Adel Khedri's self-immolation is one of 178 in Tunisia in the past two years as the Middle East and North Africa continue to struggle with problems of poverty and joblessness despite the hope fanned by the 2011 uprisings.
On the day he chose to die, Adel Khedri woke up at 6.30am, took his black backpack and headed down to the busy boulevard where he worked as a cigarette peddler.
It was the last in a series of odd jobs that had defined his hand-to-mouth existence for almost nine years. He couldn't afford to pay bribes to get hired as a driver or a guard. The Tunisian Army didn't need him. There were few factory jobs. And the owner at a fast food restaurant in neighbouring Libya had cheated him out of wages as a dishwasher.
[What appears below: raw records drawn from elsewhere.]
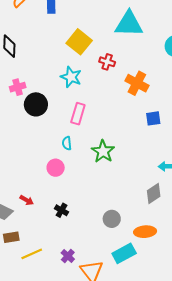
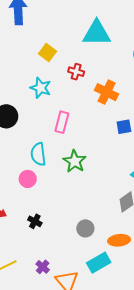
yellow square: (79, 42) -> (47, 52), size x0.7
pink rectangle: (78, 114) -> (62, 122), moved
cyan semicircle: (67, 143) -> (38, 154), size x1.6

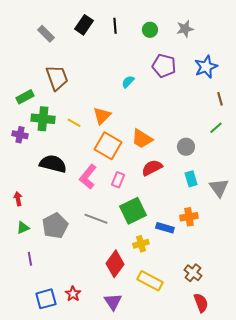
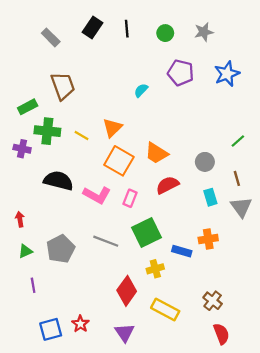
brown line: (220, 99) -> (237, 178), moved
pink L-shape: (88, 177) -> (97, 195), turned -100

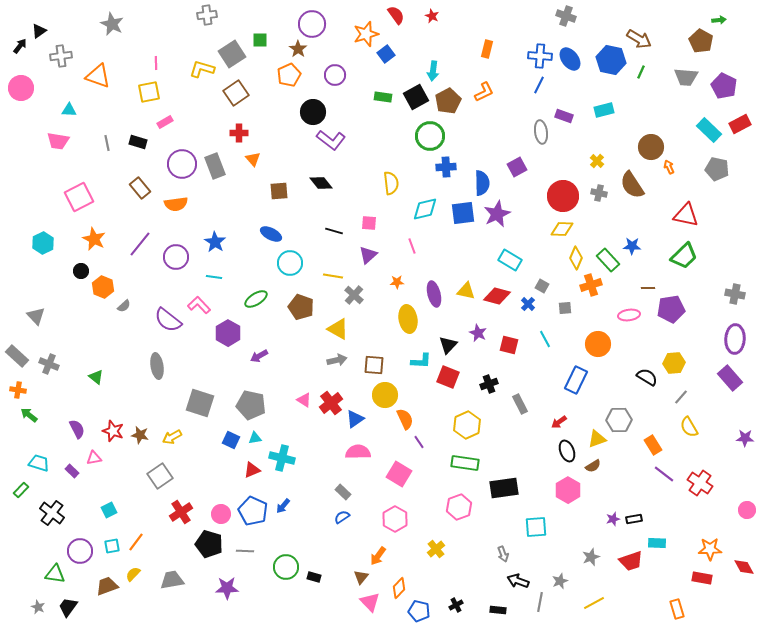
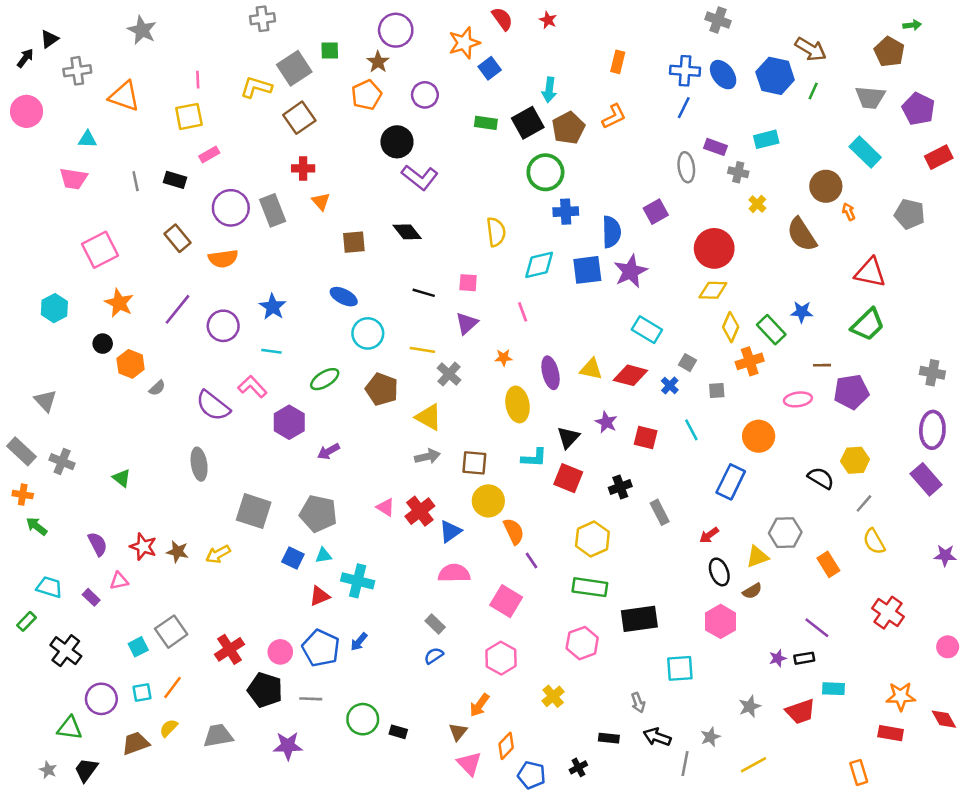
cyan rectangle: (709, 130) -> (865, 152), moved
gray cross: (599, 193) -> (738, 172), moved
purple line: (664, 474) -> (817, 628), moved
gray square: (160, 476) -> (171, 632), moved
black rectangle: (498, 610) -> (609, 738), moved

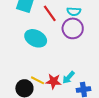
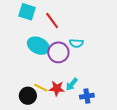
cyan semicircle: (74, 11) -> (76, 43), moved
purple circle: (73, 28) -> (58, 52), moved

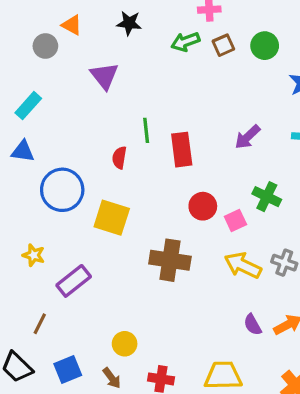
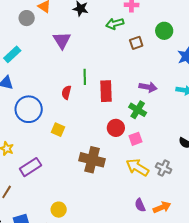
brown square: (223, 45) -> (136, 43), moved
purple arrow: (247, 137) -> (148, 87), turned -132
green cross: (267, 197) -> (138, 110), moved
yellow square: (112, 218) -> (58, 130), size x0.6

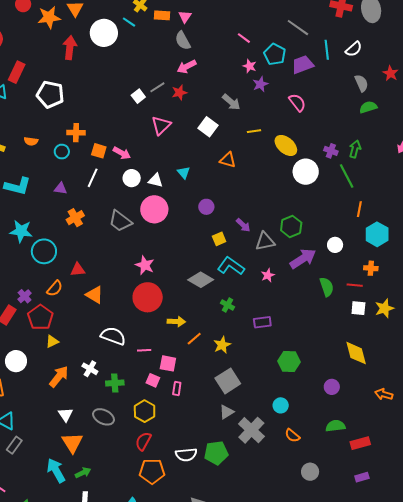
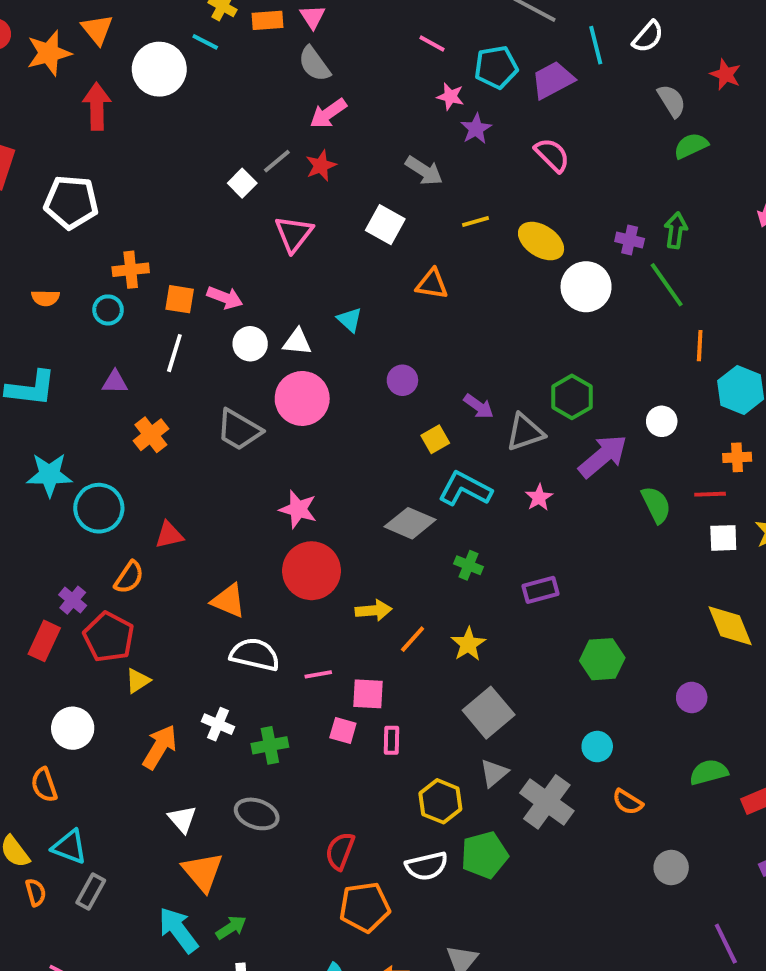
cyan pentagon: (275, 54) -> (496, 67), turned -30
orange triangle: (95, 295) -> (228, 601), moved
yellow hexagon: (145, 411) -> (440, 801), moved

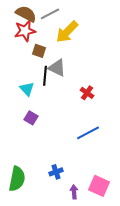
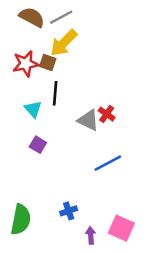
red star: (25, 31) -> (26, 64), moved
yellow arrow: (67, 32) -> (64, 43), moved
gray triangle: (57, 68) -> (88, 120), moved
So on March 12, three weeks after his 27th birthday, Adel left the dirty room he shared with his older brother in a Tunis slum for the tree-lined Avenue Habib Bourguiba, once the stage for the first of the Arab Spring uprisings.
He stopped in front of the art deco Municipal Theatre. He poured petrol over his body.
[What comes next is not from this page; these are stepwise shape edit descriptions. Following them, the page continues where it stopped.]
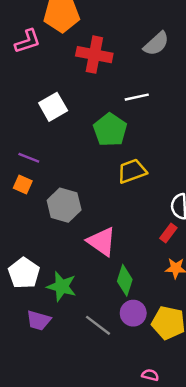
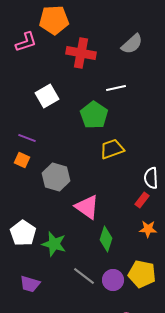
purple circle: (133, 313) -> (113, 280), moved
purple trapezoid: (39, 320) -> (30, 284), moved

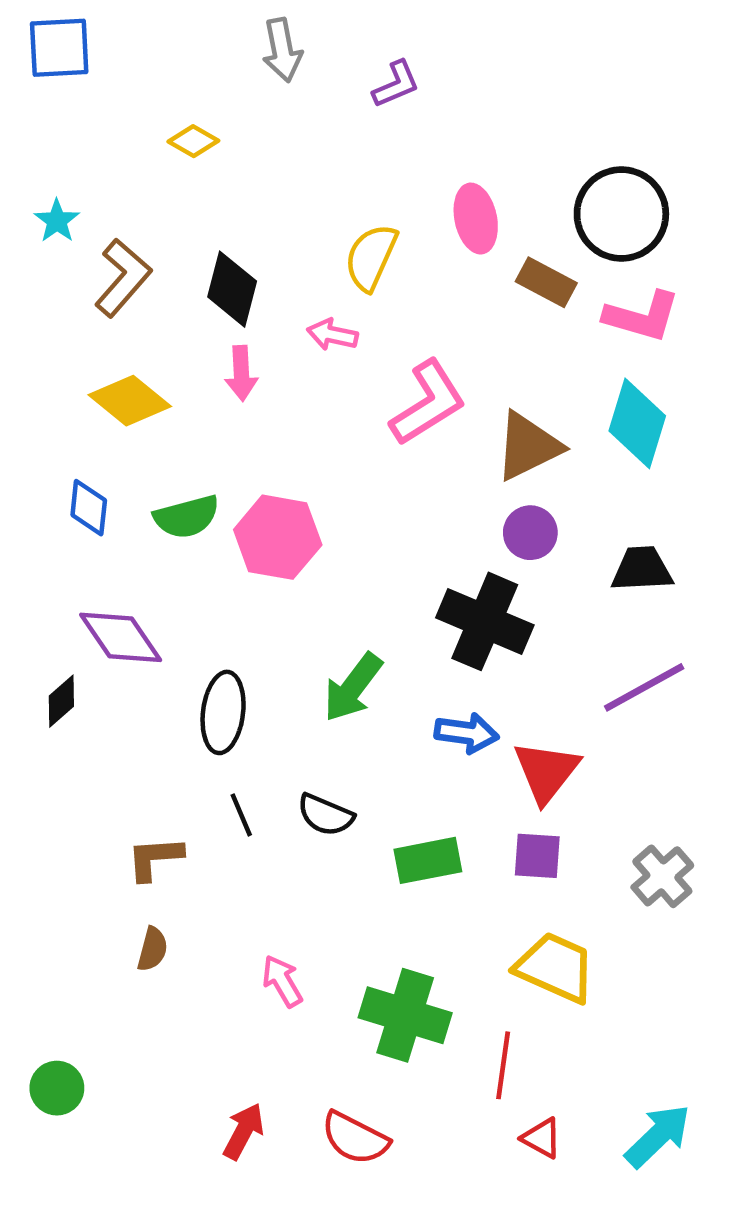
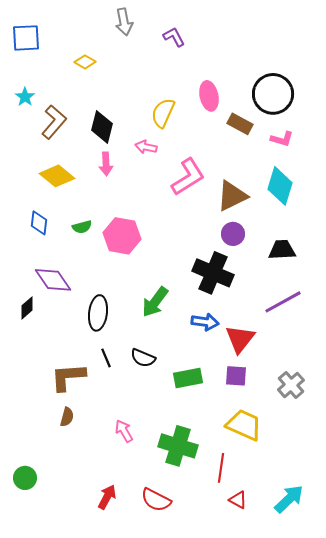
blue square: (59, 48) -> (26, 38), moved
purple L-shape: (396, 84) -> (174, 37), turned -95
pink L-shape: (642, 316) -> (282, 139), size x0.7
green semicircle: (187, 517) -> (82, 227), size x0.7
brown L-shape: (155, 858) -> (68, 377), size x1.4

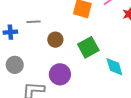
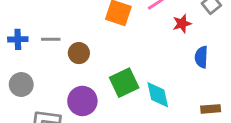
gray line: (33, 22) -> (51, 39), moved
green square: (88, 47) -> (124, 83), moved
Then he set himself on fire.
Adel died 19 hours later. One of his last words to a doctor at the burn centre was "faddit" - slang for "fed up".
Adel is one of 178 people in Tunisia who have set themselves on fire since the self-immolation two years ago of another high school dropout-turned-street vendor began the Arab Spring.
These two book-ends of a revolution that toppled four Arab dictators show how little has changed in between for millions of jobless, hopeless 20-somethings across the Middle East and North Africa.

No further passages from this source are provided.